::: STUDY MATERIAL :::

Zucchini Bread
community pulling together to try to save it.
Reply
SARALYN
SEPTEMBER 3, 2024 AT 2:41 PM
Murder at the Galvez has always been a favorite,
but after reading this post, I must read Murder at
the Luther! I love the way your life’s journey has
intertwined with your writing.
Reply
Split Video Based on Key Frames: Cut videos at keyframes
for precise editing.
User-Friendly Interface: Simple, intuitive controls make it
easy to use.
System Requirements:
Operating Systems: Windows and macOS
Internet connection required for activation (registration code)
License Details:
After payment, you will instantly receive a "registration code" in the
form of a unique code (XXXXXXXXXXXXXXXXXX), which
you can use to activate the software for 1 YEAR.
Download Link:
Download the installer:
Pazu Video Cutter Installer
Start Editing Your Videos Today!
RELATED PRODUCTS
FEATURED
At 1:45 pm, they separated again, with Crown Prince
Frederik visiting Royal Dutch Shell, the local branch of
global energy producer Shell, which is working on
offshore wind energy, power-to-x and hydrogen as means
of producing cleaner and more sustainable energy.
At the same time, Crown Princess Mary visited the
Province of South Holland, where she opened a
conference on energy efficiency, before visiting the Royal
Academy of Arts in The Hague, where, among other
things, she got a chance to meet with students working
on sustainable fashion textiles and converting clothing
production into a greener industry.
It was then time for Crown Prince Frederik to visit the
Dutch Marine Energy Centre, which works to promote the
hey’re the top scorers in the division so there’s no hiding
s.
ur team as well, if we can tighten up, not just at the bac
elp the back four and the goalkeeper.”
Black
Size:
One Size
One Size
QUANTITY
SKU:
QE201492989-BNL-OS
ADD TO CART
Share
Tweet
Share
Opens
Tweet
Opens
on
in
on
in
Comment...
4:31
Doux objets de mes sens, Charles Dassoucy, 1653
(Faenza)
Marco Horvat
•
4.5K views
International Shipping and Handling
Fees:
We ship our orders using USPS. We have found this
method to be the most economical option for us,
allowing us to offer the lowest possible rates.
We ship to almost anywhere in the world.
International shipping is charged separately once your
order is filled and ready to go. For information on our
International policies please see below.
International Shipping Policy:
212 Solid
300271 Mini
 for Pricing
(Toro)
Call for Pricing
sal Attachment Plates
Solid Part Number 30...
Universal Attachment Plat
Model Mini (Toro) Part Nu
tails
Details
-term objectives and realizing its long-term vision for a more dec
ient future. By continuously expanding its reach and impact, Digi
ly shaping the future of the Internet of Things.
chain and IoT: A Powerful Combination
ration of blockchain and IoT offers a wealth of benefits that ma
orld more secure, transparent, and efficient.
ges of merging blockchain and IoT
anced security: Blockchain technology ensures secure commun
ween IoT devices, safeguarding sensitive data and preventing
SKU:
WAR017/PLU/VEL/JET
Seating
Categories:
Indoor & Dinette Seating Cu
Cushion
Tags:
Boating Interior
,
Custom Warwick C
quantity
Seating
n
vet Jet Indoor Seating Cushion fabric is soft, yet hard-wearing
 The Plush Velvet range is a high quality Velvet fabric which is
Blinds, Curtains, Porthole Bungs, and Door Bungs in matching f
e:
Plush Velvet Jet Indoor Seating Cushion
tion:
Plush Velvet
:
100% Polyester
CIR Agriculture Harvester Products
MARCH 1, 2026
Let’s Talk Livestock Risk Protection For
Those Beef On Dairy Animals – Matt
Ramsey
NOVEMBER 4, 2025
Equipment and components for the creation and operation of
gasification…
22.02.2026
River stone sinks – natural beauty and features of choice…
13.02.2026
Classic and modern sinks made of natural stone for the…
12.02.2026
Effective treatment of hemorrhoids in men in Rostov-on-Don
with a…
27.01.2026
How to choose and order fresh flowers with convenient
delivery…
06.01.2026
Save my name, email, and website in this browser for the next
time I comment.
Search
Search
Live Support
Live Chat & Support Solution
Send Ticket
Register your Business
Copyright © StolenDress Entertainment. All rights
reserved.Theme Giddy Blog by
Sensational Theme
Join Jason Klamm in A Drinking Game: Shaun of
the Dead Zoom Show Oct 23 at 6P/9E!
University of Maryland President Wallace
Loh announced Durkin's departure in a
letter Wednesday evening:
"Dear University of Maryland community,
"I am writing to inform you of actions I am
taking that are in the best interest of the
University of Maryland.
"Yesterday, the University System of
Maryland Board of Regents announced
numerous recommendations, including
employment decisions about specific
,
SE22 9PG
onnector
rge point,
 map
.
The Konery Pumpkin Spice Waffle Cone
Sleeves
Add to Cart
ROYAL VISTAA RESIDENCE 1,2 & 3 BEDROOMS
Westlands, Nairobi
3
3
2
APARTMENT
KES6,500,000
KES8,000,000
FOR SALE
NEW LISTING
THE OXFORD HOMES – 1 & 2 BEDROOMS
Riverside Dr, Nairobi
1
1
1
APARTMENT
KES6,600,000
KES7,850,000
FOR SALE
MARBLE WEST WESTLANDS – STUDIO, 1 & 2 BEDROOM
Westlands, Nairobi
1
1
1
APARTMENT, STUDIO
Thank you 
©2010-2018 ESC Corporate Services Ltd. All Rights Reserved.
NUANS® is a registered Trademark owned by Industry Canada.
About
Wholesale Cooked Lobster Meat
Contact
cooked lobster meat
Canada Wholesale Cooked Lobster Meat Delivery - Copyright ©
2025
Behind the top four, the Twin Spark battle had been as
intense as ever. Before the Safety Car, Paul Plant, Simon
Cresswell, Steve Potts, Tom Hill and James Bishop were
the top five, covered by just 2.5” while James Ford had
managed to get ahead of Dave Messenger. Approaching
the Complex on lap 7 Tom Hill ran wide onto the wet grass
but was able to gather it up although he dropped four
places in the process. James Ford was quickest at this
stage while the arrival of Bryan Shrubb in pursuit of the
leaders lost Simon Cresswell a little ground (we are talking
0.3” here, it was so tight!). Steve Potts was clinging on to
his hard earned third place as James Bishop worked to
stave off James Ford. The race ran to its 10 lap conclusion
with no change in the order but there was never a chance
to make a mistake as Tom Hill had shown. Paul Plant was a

:::

**ASSIGNMENT:**
Print exactly the stretch of lines beginning with the one that holds "intense as ever." and ending at the last line above.

**RESULT BELOW:**
intense as ever. Before the Safety Car, Paul Plant, Simon
Cresswell, Steve Potts, Tom Hill and James Bishop were
the top five, covered by just 2.5” while James Ford had
managed to get ahead of Dave Messenger. Approaching
the Complex on lap 7 Tom Hill ran wide onto the wet grass
but was able to gather it up although he dropped four
places in the process. James Ford was quickest at this
stage while the arrival of Bryan Shrubb in pursuit of the
leaders lost Simon Cresswell a little ground (we are talking
0.3” here, it was so tight!). Steve Potts was clinging on to
his hard earned third place as James Bishop worked to
stave off James Ford. The race ran to its 10 lap conclusion
with no change in the order but there was never a chance
to make a mistake as Tom Hill had shown. Paul Plant was a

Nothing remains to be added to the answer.